*Records from a dataset*:
# # # #

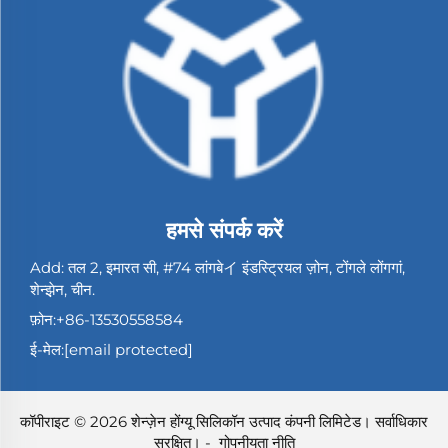
हमसे संपर्क करें
Add: तल 2, इमारत सी, #74 लांगबेイ इंडस्ट्रियल ज़ोन, टोंगले लोंगगां,
शेन्झ़ेन, चीन.
फ़ोन:
+86-13530558584
ई-मेल:
[email protected]
कॉपीराइट © 2026 शेन्ज़ेन होंग्यू सिलिकॉन उत्पाद कंपनी लिमिटेड। सर्वाधिकार
सुरक्षित। -
गोपनीयता नीति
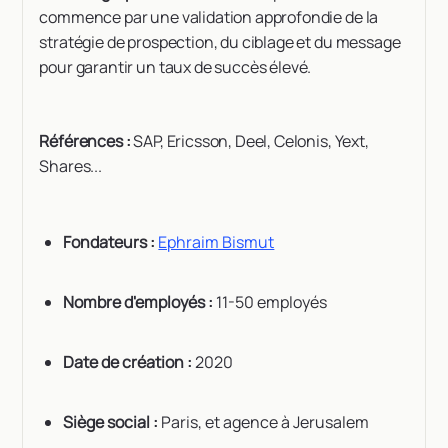
commence par une validation approfondie de la
stratégie de prospection, du ciblage et du message
pour garantir un taux de succès élevé.
Références :
SAP, Ericsson, Deel, Celonis, Yext,
Shares...
Fondateurs :
Ephraim Bismut
Nombre d'employés :
11-50 employés
Date de création :
2020
Siège social :
Paris, et agence à Jerusalem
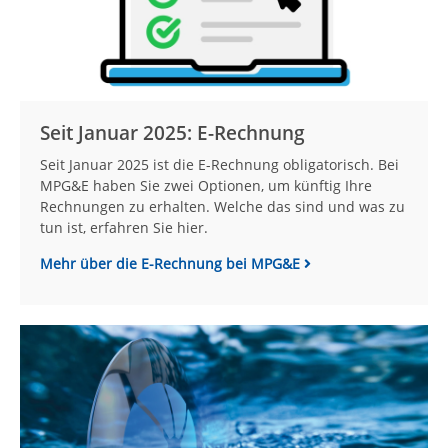
Seit Januar 2025: E-Rechnung
Seit Januar 2025 ist die E-Rechnung obligatorisch. Bei
MPG&E haben Sie zwei Optionen, um künftig Ihre
Rechnungen zu erhalten. Welche das sind und was zu
tun ist, erfahren Sie hier.
Mehr über die E-Rechnung bei MPG&E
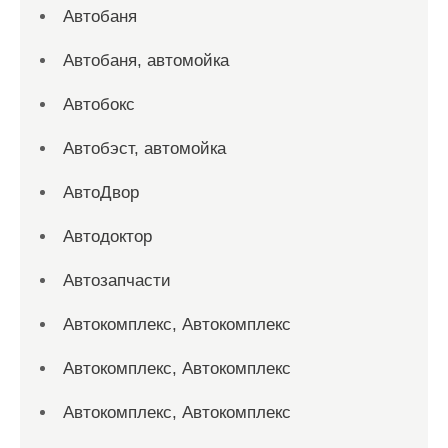
Автобаня
Автобаня, автомойка
Автобокс
Автобэст, автомойка
АвтоДвор
Автодоктор
Автозапчасти
Автокомплекс, Автокомплекс
Автокомплекс, Автокомплекс
Автокомплекс, Автокомплекс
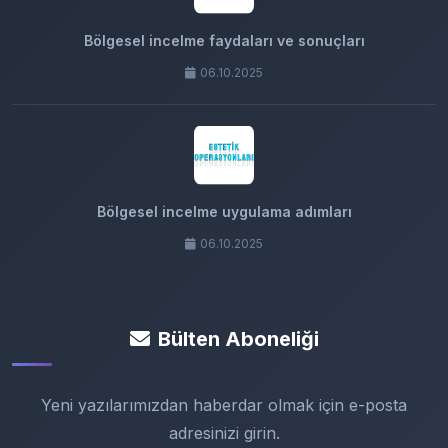
Bölgesel incelme faydaları ve sonuçları
06.10.2025
Bölgesel incelme uygulama adımları
06.10.2025
Bülten Aboneliği
Yeni yazılarımızdan haberdar olmak için e-posta
adresinizi girin.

# # # #

*What you need to do*:
Without the pictures, transcribe exactly the lines above from the one containing "11-50 employés" through the last.

*Output*:
11-50 employés
Date de création :
2020
Siège social :
Paris, et agence à Jerusalem
Seit Januar 2025: E-Rechnung
Seit Januar 2025 ist die E-Rechnung obligatorisch. Bei
MPG&E haben Sie zwei Optionen, um künftig Ihre
Rechnungen zu erhalten. Welche das sind und was zu
tun ist, erfahren Sie hier.
Mehr über die E-Rechnung bei MPG&E
Автобаня
Автобаня, автомойка
Автобокс
Автобэст, автомойка
АвтоДвор
Автодоктор
Автозапчасти
Автокомплекс, Автокомплекс
Автокомплекс, Автокомплекс
Автокомплекс, Автокомплекс
Bölgesel incelme faydaları ve sonuçları
06.10.2025
Bölgesel incelme uygulama adımları
06.10.2025
Bülten Aboneliği
Yeni yazılarımızdan haberdar olmak için e-posta
adresinizi girin.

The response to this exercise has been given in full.